Other Voices, Other Forms
Stéphane Massa-Bidal is a French visual artist who works in collage, infographics, illustration, and typography. Here’s a poster design he created in response to an open source project by the artist-duo Sayler/Morris, who solicited posters from graphic artists addressing climate change.
Poem of the Week
Here is the beginning of Mikko Harvey’s poem “Grace Interrupted.” You can read the entire poem here.
For Your Reading Radar
Eminent British travel writer Colin Thubron has a new book entitled The Amur River: Between Russia and China. After a horseback riding accident, the eighty-year-old writer makes his way from northeast Mongolia to the Siberian coast, dodging the authorities and bonding with guys named Igor and Alexander, as he reflects on the age-old and evolving relationship between the two great nations.
For Your Calendar
Wisdomkeeper klaxon!

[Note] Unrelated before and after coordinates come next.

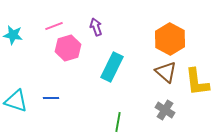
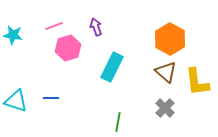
gray cross: moved 2 px up; rotated 12 degrees clockwise
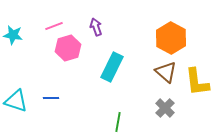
orange hexagon: moved 1 px right, 1 px up
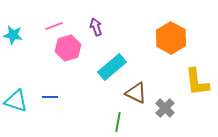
cyan rectangle: rotated 24 degrees clockwise
brown triangle: moved 30 px left, 21 px down; rotated 15 degrees counterclockwise
blue line: moved 1 px left, 1 px up
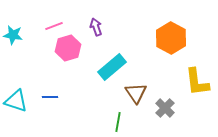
brown triangle: rotated 30 degrees clockwise
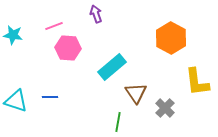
purple arrow: moved 13 px up
pink hexagon: rotated 20 degrees clockwise
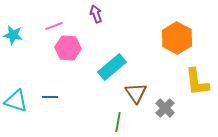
orange hexagon: moved 6 px right
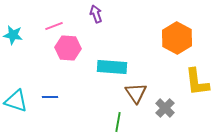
cyan rectangle: rotated 44 degrees clockwise
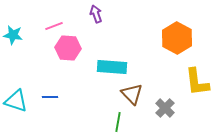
brown triangle: moved 4 px left, 1 px down; rotated 10 degrees counterclockwise
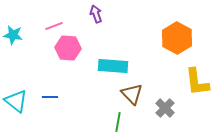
cyan rectangle: moved 1 px right, 1 px up
cyan triangle: rotated 20 degrees clockwise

Orion Magazine is hosting Robert Macfarlane, Robin Wall Kimmerer, and David Haskell for an online celebration of Old Growth, their new anthology of writing about trees. The event will be held Saturday, September 18th at 1 PM Eastern. The organizers write that “[t]hese authors bring a unique perspective on the legacy of trees in deep time, which they explore in their recent books Braiding Sweetgrass, Underland, and The Songs of Trees, respectively. Together they will discuss the idea of the personhood of trees, root communities, and the ways in which humans might foster the growth of our canopy.” More info is here.
Bookshop of the Week
This week I am linking to an indie bookstore in the the hottest city in the US: Phoenix, Arizona. Changing Hands is an important resource for the Phoenix/Tempe community, and has a really cool history.